Transcribed page contents:

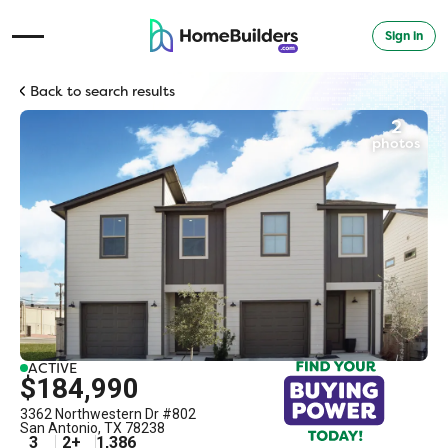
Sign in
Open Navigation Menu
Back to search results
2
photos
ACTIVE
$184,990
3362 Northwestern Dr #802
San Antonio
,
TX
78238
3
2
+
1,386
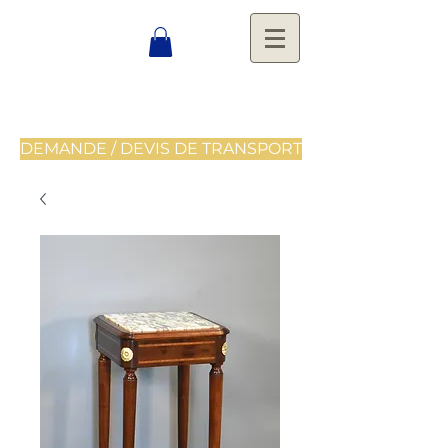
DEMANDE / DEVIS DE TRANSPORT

---

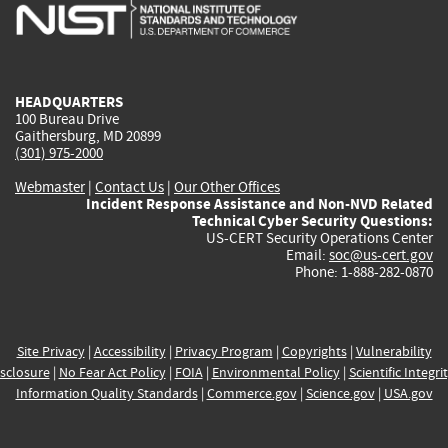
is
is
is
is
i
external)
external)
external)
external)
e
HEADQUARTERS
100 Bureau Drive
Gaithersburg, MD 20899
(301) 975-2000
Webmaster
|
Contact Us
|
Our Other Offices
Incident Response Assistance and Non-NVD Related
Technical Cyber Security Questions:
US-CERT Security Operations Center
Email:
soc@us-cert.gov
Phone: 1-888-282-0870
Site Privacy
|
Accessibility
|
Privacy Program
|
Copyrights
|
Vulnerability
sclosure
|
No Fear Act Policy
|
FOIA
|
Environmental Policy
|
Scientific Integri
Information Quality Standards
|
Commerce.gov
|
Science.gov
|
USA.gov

--

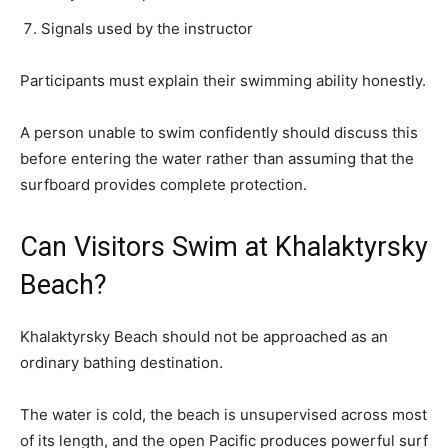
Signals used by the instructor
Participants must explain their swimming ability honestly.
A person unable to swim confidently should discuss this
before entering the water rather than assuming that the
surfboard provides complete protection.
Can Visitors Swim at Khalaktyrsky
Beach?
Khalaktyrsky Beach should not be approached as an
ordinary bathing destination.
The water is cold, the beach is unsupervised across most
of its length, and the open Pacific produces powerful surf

→ **Activity**
Look through the data above and return each line where the string "should" occurs.

→ **Answer**
A person unable to swim confidently should discuss this
Khalaktyrsky Beach should not be approached as an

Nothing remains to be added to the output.